* **RECORDS FOR PROCESSING**:
..............................

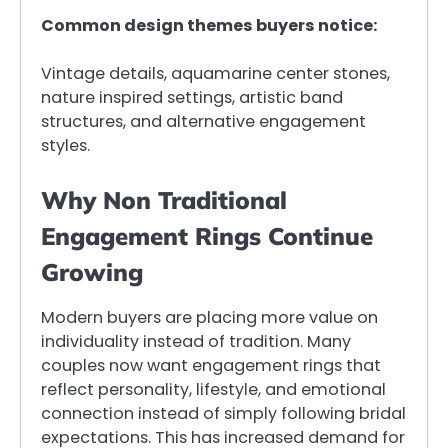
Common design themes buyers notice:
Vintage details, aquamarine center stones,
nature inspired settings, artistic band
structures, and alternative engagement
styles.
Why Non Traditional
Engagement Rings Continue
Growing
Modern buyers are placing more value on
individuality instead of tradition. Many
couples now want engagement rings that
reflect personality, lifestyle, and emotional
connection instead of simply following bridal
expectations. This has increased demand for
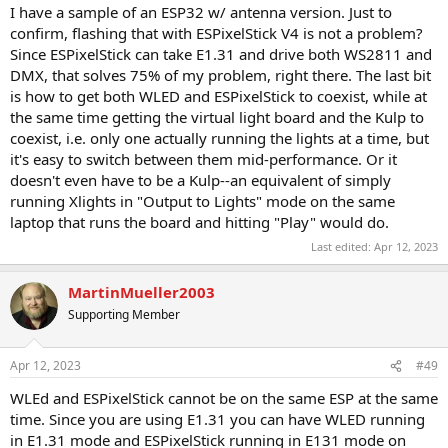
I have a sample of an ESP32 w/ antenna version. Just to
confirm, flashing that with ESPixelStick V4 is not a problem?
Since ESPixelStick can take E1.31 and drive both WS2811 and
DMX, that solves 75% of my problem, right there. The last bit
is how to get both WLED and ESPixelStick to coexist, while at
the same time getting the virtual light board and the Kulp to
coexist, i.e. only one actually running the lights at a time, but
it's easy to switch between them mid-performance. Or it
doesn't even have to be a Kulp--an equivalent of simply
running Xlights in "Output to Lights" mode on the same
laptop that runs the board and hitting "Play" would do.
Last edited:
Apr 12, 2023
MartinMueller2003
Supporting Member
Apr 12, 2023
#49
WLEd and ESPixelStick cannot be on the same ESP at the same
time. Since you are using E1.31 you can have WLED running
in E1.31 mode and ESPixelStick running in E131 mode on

..............................

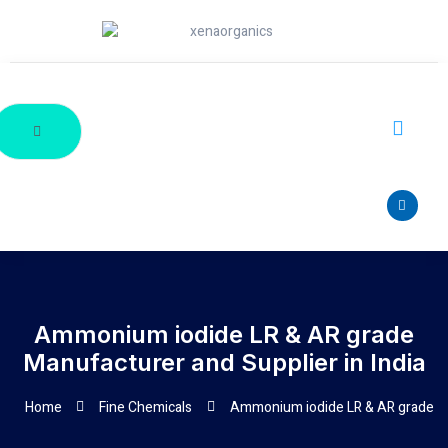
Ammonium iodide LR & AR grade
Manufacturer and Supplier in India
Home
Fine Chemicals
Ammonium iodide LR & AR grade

..............................

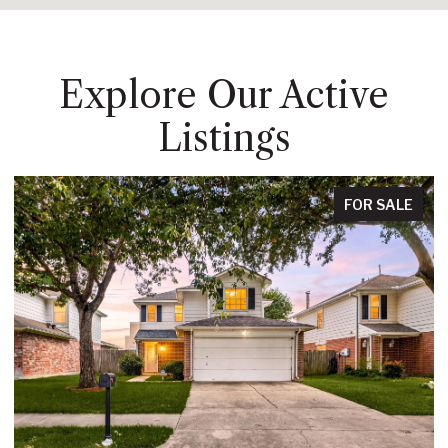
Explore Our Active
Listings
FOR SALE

..............................

* **TASK DESCRIPTION**: An exact copy is needed of the entries above, starting at the line that holds "nature inspired settings, artistic band" and stopping at the line that holds "in E1.31 mode", both kept; pictures stay out.

* **WRITTEN ANSWER**:
nature inspired settings, artistic band
structures, and alternative engagement
styles.
Why Non Traditional
Engagement Rings Continue
Growing
Modern buyers are placing more value on
individuality instead of tradition. Many
couples now want engagement rings that
reflect personality, lifestyle, and emotional
connection instead of simply following bridal
expectations. This has increased demand for
I have a sample of an ESP32 w/ antenna version. Just to
confirm, flashing that with ESPixelStick V4 is not a problem?
Since ESPixelStick can take E1.31 and drive both WS2811 and
DMX, that solves 75% of my problem, right there. The last bit
is how to get both WLED and ESPixelStick to coexist, while at
the same time getting the virtual light board and the Kulp to
coexist, i.e. only one actually running the lights at a time, but
it's easy to switch between them mid-performance. Or it
doesn't even have to be a Kulp--an equivalent of simply
running Xlights in "Output to Lights" mode on the same
laptop that runs the board and hitting "Play" would do.
Last edited:
Apr 12, 2023
MartinMueller2003
Supporting Member
Apr 12, 2023
#49
WLEd and ESPixelStick cannot be on the same ESP at the same
time. Since you are using E1.31 you can have WLED running
in E1.31 mode and ESPixelStick running in E131 mode on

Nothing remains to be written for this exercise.